# My personal 1/25 1966 BATMOBILE BUILD



## Captain Han Solo (Apr 5, 2002)

My 1/25 Polar Lights 1966 Batmobile build...Here's what I did. The kit's beacon was discarded and replaced with an aluminum accurate one, the indicator lights on the either side of the roll bar were sanded smooth and replaced with actual lenses, the canopies were dipped in future to give them a more realistic finish, Photo etched parts, Cut aluminum tubing replaced the kit's supplied rocket launchers, the car was air brushed using my IWATA system several coats of Tamiya black, wet sanded in between applications then waxed for a super high gloss shine, the pin striping was applied by hand to reflect the Glowing Cerise used on the actual car,the car's suspension was lowered to reflect the stance of the real Batmobile, the kit rims were discarded and replaced with accurate Radar rims. The Figures are from the last release of the Polar Lights Batmobile.


----------



## Captain Han Solo (Apr 5, 2002)




----------



## Captain Han Solo (Apr 5, 2002)




----------



## LDC65 (Aug 30, 2014)

I love that Batmobile, its such an awesome looking car. I love the wheels on yours too.


----------



## Captain Han Solo (Apr 5, 2002)




----------



## DCH10664 (Jul 16, 2012)

An absolutely beautiful build !! :thumbsup: :thumbsup: :thumbsup: IMO, all the other versions pale by comparison to the 66 Batmobile !


----------



## Captain Han Solo (Apr 5, 2002)




----------



## smoke14 (Aug 16, 2009)

Awesome work Mark! I just bought this kit, where can I find those radar rims? How did you get that fabric look for the parachutes?? what paint for the rear grills? Thanks buddy


----------



## Captain Han Solo (Apr 5, 2002)

smoke14 said:


> Awesome work Mark! I just bought this kit, where can I find those radar rims? How did you get that fabric look for the parachutes?? what paint for the rear grills? Thanks buddy


Many thanks! The rims were custom made by a Batmobile friend, Tamiya Flat black on all the Photo Etch Grills, The Parachutes were Painted Tamiya Flat Black, dry brushed German Grey...


----------



## smoke14 (Aug 16, 2009)

Captain Han Solo said:


> Many thanks! The rims were custom made by a Batmobile friend, Tamiya Flat black on all the Photo Etch Grills, The Parachutes were Painted Tamiya Flat Black, dry brushed German Grey...
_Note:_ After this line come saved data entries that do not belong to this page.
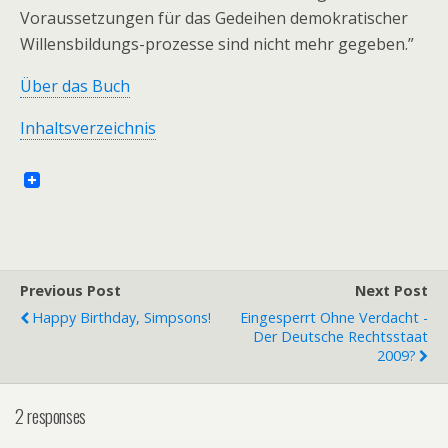
Voraussetzungen für das Gedeihen demokratischer
Willensbildungs-prozesse sind nicht mehr gegeben.”
Über das Buch
Inhaltsverzeichnis
Previous Post
Next Post
Happy Birthday, Simpsons!
Eingesperrt Ohne Verdacht -
Der Deutsche Rechtsstaat
2009?
2 responses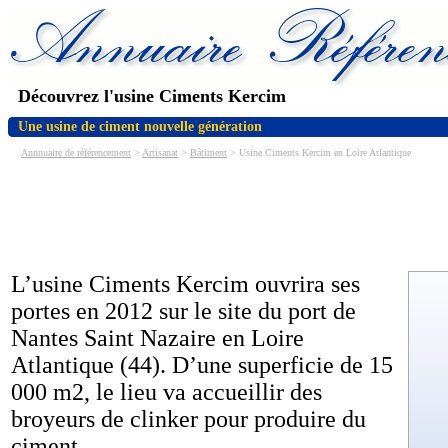
Découvrez l'usine Ciments Kercim
Une usine de ciment nouvelle génération
Annnuaire de référencement
>
Artisanat
>
Bâtiment
> Usine Ciments Kercim en Loire Atlantique
L’usine Ciments Kercim ouvrira ses
portes en 2012 sur le site du port de
Nantes Saint Nazaire en Loire
Atlantique (44). D’une superficie de 15
000 m2, le lieu va accueillir des
broyeurs de clinker pour produire du
ciment.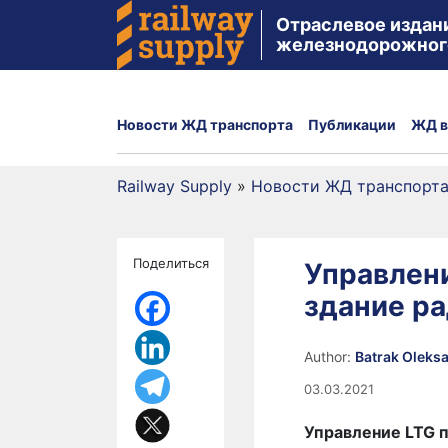
Отраслевое издан
железнодорожног
Новости ЖД транспорта
Публикации
ЖД в
Railway Supply
»
Новости ЖД транспорт
Поделиться
Управлени
здание р
Author:
Batrak Oleks
03.03.2021
Управление LTG 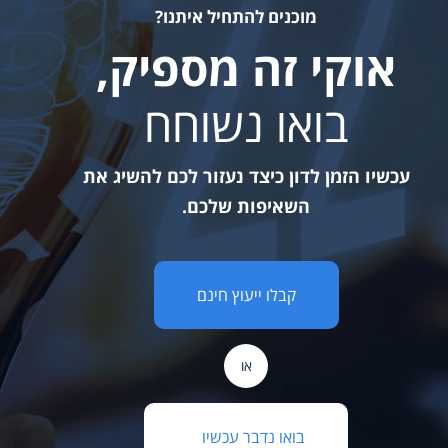
מוכנים להתחיל איתנו?
אוקי זה מספיק,
בואו נשוחח
עכשיו הזמן לדון כיצד נעזור לכם להשיג את
השאיפות שלכם.
קבלו ייעוץ חינם
או
בואו נדבר עכשיו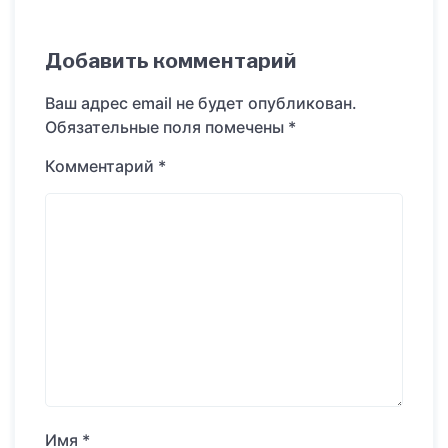
Добавить комментарий
Ваш адрес email не будет опубликован.
Обязательные поля помечены
*
Комментарий
*
Имя
*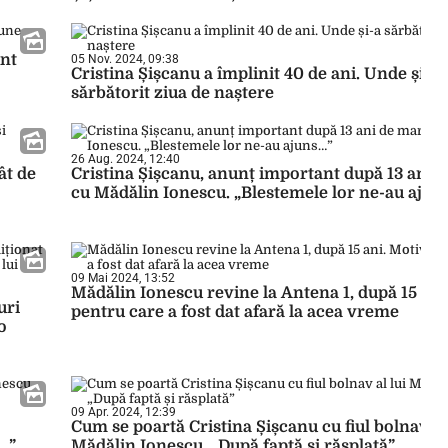
unt
05 Nov. 2024, 09:38
Cristina Șișcanu a împlinit 40 de ani. Unde și-a
sărbătorit ziua de naștere
26 Aug. 2024, 12:40
ât de
Cristina Șișcanu, anunț important după 13 ani d
cu Mădălin Ionescu. „Blestemele lor ne-au ajun
09 Mai 2024, 13:52
Mădălin Ionescu revine la Antena 1, după 15 ani
uri
pentru care a fost dat afară la acea vreme
o
09 Apr. 2024, 12:39
Cum se poartă Cristina Șișcanu cu fiul bolnav al 
…”
Mădălin Ionescu. „După faptă și răsplată”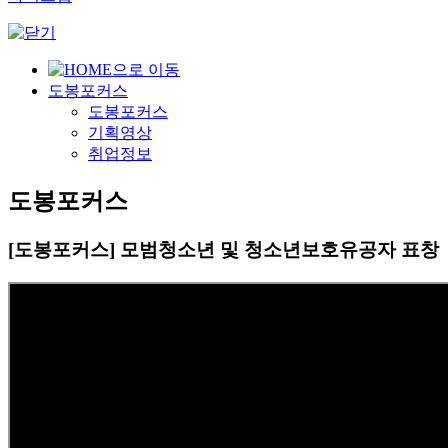
도봉포커스
도봉포커스
기획영상
취업정보
도봉포커스
[도봉포커스] 모범청소년 및 청소년보호유공자 표창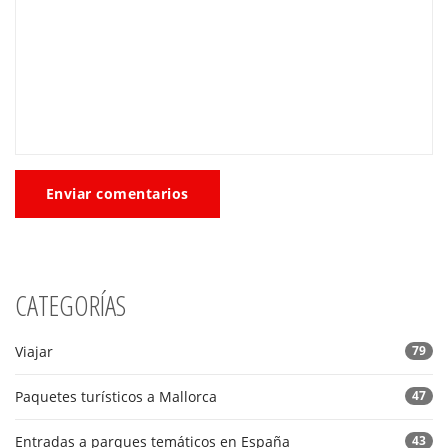
Enviar comentarios
CATEGORÍAS
Viajar
79
Paquetes turísticos a Mallorca
47
Entradas a parques temáticos en España
43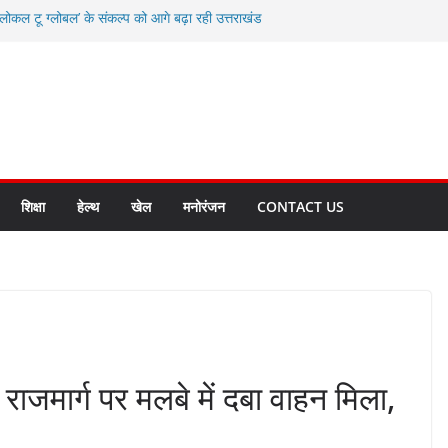
कल टू ग्लोबल’ के संकल्प को आगे बढ़ा रही उत्तराखंड
ाद करते रहें अधिकारी: सीईओ
विकास योजनाओं के लिए 80 करोड़ रुपए
 बहुत भारी वर्षा की संभावना, अलर्ट!
्षा, श्रमिक हित और आधारभूत विकास को नई गति : धामी
सले
शिक्षा
हेल्थ
खेल
मनोरंजन
CONTACT US
राजमार्ग पर मलबे में दबा वाहन मिला,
Hello Captain, Huge thanks on those tips, I'm just getting back into modeling again, if I can achieve half of what you did I'll be thrilled! Dry brushing will be a new skill and I'll practice on some spares 1st. Thank you Sir for getting me going again :thumbsup:


----------



## smoke14 (Aug 16, 2009)

Just for grins to my fellow Batman fans, I just bought this uber cool motorcycle jacket...http://www.ebay.com/itm/252260786930

I have never had so many complements on what I wear to work as I have with this jacket, I paid $120 for it and have had offers for $200, it's in kid calf leather and is not for sale.

I also bought the JL 1950's 1/24 diecast kit which has many fun details to do, looking forward to showing off pics of that build 

Any pointers from you pros to this newb are more than welcome, thanks, Smokie


----------



## aussiemuscle308 (Dec 2, 2014)

it's a very well made batmobile and really looks the part.


----------